HANOI (AFP) - Vietnam declared a US-based group a "terrorist organisation" on Tuesday (Jan 30), a rare designation in the communist country, after some members were convicted for plotting to attack Ho Chi Minh City's airport.

Though Vietnam heavily cracks down on critics, few anti-government organisations or activists have been jailed for terrorism, which is punishable by death in the authoritarian state.

Vietnam's police-run security ministry on Tuesday labelled the California-based Provisional National Government of Vietnam (PNGV) terrorists, just weeks after 15 of its members were convicted of planting petrol bombs in 2017 at Tan Son Nhat international airport, the country's busiest.

"The PNGV is a terrorist organisation," the Ministry of Public Security (MPS) said on its website, adding that anyone found promoting or colluding with the group would be "punished in accordance with Vietnamese law".

PNGV emerged in Vietnam from relative obscurity following the December 2017 trial uncovering the foiled airport attack, which the judge said had been funded from abroad.

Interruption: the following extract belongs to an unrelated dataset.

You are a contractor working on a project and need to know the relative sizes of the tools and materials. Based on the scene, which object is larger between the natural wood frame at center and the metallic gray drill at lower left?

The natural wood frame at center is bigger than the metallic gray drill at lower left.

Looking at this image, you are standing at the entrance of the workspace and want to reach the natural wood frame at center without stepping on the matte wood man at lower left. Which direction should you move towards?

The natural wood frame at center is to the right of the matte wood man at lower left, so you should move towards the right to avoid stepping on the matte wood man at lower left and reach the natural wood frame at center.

The group, formed in 1991, says its stands for free and fair elections in Vietnam, which it labels a "dictatorship" on its website.

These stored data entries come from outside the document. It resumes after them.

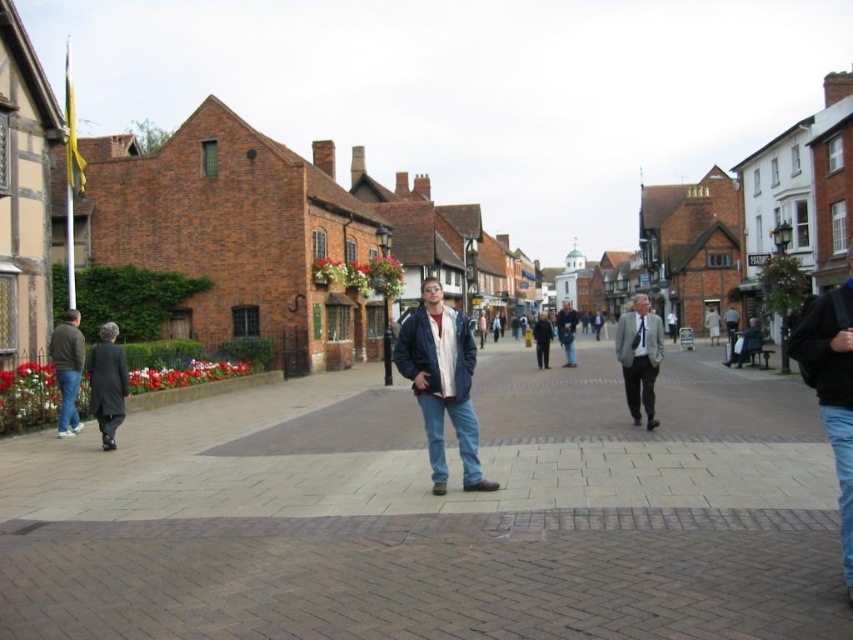 Is brown brick pavement at center bigger than denim jacket at center?

Yes.

Can you confirm if brown brick pavement at center is shorter than denim jacket at center?

Correct, brown brick pavement at center is not as tall as denim jacket at center.

Is point (740, 624) more distant than point (459, 378)?

No, (740, 624) is in front of (459, 378).

Where is `brown brick pavement at center`? brown brick pavement at center is located at coordinates (434, 516).

Who is more forward, [793,340] or [115,445]?

Point [793,340] is more forward.

Can you confirm if black leather jacket at lower right is positioned below dark gray wool coat at left?

No.

The width and height of the screenshot is (853, 640). What do you see at coordinates (833, 388) in the screenshot? I see `black leather jacket at lower right` at bounding box center [833, 388].

At what (x,y) coordinates should I click in order to perform the action: click on black leather jacket at lower right. Please return your answer as a coordinate pair (x, y). This screenshot has width=853, height=640. Looking at the image, I should click on (833, 388).

Is point (514, 428) closer to camera compared to point (572, 349)?

Yes, point (514, 428) is closer to viewer.

Locate an element on the screen. Image resolution: width=853 pixels, height=640 pixels. brown brick pavement at center is located at coordinates (434, 516).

Some of its members include former officials from the US-backed southern regime who fled to the United States after the end of the Vietnam War, according to MPS.

Five PNGV members were arrested in 2015 Vietnam for allegedly trying to buy weapons to commit terrorist acts, it added.

PNGV did not immediately respond to a request for comment.

Scores of dissidents are behind bars in Vietnam, many serving sentences for "anti-state propaganda" or attempting to overthrow the government, though terrorism convictions are not common.

Most are in jail for speaking out against the communist government or pushing for peaceful reform, not political violence.

In 2016, Vietnam labelled the US-based Viet Tan anti-government group a "terrorist organisation" for "instigating violence", a charge the group rejects.